TASK DESCRIPTION =>
The records appear below. Copy each one exactly.

══ ENTRIES PROVIDED ══

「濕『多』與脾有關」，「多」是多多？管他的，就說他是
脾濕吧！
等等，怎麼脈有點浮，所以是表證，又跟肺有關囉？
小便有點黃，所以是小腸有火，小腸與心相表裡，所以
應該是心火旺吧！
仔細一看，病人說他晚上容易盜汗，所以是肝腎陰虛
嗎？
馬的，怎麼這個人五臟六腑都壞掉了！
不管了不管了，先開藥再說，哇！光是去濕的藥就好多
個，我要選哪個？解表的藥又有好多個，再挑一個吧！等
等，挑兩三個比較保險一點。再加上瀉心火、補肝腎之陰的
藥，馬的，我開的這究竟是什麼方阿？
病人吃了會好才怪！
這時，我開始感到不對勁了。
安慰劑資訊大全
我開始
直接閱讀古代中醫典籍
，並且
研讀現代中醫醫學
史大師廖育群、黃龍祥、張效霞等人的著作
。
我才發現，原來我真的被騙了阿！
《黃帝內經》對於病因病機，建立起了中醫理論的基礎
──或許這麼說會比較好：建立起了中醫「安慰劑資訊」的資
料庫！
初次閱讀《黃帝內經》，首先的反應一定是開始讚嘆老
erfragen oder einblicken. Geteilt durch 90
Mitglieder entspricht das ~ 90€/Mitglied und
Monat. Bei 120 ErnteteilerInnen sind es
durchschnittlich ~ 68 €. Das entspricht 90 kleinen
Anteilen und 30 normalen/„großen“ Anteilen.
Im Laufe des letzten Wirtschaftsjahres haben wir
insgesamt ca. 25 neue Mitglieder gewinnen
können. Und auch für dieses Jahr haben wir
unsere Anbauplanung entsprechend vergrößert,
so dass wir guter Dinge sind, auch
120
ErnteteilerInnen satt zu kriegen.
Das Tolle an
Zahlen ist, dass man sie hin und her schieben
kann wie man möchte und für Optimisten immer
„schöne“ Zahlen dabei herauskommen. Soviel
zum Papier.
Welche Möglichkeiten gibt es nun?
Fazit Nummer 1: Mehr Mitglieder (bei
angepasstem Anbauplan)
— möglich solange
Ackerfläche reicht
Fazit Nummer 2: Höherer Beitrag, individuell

═══

ANSWER BELOW =>
「濕『多』與脾有關」，「多」是多多？管他的，就說他是
脾濕吧！
等等，怎麼脈有點浮，所以是表證，又跟肺有關囉？
小便有點黃，所以是小腸有火，小腸與心相表裡，所以
應該是心火旺吧！
仔細一看，病人說他晚上容易盜汗，所以是肝腎陰虛
嗎？
馬的，怎麼這個人五臟六腑都壞掉了！
不管了不管了，先開藥再說，哇！光是去濕的藥就好多
個，我要選哪個？解表的藥又有好多個，再挑一個吧！等
等，挑兩三個比較保險一點。再加上瀉心火、補肝腎之陰的
藥，馬的，我開的這究竟是什麼方阿？
病人吃了會好才怪！
這時，我開始感到不對勁了。
安慰劑資訊大全
我開始
直接閱讀古代中醫典籍
，並且
研讀現代中醫醫學
史大師廖育群、黃龍祥、張效霞等人的著作
。
我才發現，原來我真的被騙了阿！
《黃帝內經》對於病因病機，建立起了中醫理論的基礎
──或許這麼說會比較好：建立起了中醫「安慰劑資訊」的資
料庫！
初次閱讀《黃帝內經》，首先的反應一定是開始讚嘆老
erfragen oder einblicken. Geteilt durch 90
Mitglieder entspricht das ~ 90€/Mitglied und
Monat. Bei 120 ErnteteilerInnen sind es
durchschnittlich ~ 68 €. Das entspricht 90 kleinen
Anteilen und 30 normalen/„großen“ Anteilen.
Im Laufe des letzten Wirtschaftsjahres haben wir
insgesamt ca. 25 neue Mitglieder gewinnen
können. Und auch für dieses Jahr haben wir
unsere Anbauplanung entsprechend vergrößert,
so dass wir guter Dinge sind, auch
120
ErnteteilerInnen satt zu kriegen.
Das Tolle an
Zahlen ist, dass man sie hin und her schieben
kann wie man möchte und für Optimisten immer
„schöne“ Zahlen dabei herauskommen. Soviel
zum Papier.
Welche Möglichkeiten gibt es nun?
Fazit Nummer 1: Mehr Mitglieder (bei
angepasstem Anbauplan)
— möglich solange
Ackerfläche reicht
Fazit Nummer 2: Höherer Beitrag, individuell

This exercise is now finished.